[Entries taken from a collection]
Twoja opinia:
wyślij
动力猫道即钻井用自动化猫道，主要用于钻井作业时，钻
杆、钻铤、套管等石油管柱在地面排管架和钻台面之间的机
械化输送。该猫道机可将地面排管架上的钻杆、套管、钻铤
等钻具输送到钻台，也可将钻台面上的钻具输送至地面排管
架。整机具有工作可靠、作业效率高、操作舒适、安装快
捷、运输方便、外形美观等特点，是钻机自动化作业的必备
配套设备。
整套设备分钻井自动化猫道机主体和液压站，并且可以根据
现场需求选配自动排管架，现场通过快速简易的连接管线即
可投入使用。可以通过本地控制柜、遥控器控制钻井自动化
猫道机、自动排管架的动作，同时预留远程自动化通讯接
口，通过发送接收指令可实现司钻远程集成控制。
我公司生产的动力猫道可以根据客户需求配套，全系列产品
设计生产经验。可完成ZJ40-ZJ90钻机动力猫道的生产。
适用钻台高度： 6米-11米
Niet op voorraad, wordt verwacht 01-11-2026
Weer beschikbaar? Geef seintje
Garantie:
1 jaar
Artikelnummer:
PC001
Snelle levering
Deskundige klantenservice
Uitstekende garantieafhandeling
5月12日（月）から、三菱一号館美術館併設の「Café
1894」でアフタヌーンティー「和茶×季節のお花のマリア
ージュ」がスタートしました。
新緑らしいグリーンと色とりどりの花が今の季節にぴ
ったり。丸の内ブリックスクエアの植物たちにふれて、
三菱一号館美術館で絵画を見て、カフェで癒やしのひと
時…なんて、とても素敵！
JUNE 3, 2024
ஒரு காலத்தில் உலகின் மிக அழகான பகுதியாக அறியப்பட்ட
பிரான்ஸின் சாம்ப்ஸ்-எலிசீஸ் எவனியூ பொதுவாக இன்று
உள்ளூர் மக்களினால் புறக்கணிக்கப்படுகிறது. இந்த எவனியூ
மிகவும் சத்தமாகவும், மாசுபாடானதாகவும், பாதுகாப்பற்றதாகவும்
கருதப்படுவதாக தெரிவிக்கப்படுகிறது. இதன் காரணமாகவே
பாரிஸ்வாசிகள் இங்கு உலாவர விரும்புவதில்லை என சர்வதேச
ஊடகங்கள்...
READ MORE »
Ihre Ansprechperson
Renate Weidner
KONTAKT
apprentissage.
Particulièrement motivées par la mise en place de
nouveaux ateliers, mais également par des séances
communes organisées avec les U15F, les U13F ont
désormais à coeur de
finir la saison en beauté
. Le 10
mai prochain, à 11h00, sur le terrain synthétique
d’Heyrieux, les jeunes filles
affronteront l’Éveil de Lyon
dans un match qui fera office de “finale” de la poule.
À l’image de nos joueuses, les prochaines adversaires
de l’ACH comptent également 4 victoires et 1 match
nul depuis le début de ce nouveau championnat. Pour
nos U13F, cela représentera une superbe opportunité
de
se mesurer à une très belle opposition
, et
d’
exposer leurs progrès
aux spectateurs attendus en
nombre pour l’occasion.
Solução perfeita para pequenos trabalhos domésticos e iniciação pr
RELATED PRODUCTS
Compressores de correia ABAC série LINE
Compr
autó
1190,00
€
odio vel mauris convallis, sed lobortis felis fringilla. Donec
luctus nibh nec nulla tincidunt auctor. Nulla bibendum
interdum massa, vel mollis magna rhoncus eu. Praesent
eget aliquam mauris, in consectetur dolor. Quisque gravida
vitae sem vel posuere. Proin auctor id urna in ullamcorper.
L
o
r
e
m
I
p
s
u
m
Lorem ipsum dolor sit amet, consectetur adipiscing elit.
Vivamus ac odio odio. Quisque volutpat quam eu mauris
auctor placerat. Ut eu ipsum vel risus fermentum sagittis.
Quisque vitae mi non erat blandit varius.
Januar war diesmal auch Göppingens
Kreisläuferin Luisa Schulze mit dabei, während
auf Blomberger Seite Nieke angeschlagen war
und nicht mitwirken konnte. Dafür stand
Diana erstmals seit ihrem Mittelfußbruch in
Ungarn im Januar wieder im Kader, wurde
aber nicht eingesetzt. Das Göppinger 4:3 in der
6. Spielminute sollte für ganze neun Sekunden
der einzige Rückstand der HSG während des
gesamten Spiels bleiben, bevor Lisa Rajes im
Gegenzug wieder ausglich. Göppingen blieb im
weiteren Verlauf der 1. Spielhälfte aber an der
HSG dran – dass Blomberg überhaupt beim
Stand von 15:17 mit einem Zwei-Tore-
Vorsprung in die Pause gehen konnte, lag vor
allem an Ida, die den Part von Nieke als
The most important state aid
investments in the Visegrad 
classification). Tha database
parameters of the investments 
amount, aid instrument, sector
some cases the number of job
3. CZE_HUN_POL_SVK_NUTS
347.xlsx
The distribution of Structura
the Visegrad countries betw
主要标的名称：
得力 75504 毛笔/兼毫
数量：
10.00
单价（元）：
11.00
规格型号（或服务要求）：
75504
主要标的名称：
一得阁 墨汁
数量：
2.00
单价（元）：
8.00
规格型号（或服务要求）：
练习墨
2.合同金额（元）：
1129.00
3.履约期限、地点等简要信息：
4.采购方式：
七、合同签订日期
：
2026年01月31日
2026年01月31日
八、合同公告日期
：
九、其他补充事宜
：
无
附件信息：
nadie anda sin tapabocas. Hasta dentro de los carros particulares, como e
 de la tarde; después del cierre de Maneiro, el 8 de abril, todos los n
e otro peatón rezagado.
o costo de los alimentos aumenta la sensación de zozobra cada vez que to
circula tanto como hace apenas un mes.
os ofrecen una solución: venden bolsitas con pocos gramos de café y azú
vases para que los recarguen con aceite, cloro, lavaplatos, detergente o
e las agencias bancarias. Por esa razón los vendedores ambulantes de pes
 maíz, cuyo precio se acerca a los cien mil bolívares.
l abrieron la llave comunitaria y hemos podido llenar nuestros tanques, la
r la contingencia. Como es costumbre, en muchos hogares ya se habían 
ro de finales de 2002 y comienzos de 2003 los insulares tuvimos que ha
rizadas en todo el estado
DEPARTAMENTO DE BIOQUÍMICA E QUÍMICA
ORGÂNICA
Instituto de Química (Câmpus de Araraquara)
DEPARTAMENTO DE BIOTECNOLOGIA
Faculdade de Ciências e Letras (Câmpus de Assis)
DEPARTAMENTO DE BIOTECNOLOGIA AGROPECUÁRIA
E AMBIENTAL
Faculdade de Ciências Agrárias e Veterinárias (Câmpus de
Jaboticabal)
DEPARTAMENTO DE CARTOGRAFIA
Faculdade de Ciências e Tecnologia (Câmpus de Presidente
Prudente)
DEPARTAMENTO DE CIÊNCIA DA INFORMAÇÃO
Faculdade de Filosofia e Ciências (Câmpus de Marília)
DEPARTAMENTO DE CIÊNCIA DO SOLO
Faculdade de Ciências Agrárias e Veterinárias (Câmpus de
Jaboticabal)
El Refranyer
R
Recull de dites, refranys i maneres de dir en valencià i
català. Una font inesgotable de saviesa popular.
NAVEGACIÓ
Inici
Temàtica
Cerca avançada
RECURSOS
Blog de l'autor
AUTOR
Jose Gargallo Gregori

--- TASK TO CARRY OUT ---
Your answer should consist only of the lines above between the line holding "Kreisläuferin Luisa Schulze" and the line holding "6. Spielminute sollte für ganze neun Sekunden", inclusive, each transcribed exactly.

--- EXPECTED OUTPUT ---
Kreisläuferin Luisa Schulze mit dabei, während
auf Blomberger Seite Nieke angeschlagen war
und nicht mitwirken konnte. Dafür stand
Diana erstmals seit ihrem Mittelfußbruch in
Ungarn im Januar wieder im Kader, wurde
aber nicht eingesetzt. Das Göppinger 4:3 in der
6. Spielminute sollte für ganze neun Sekunden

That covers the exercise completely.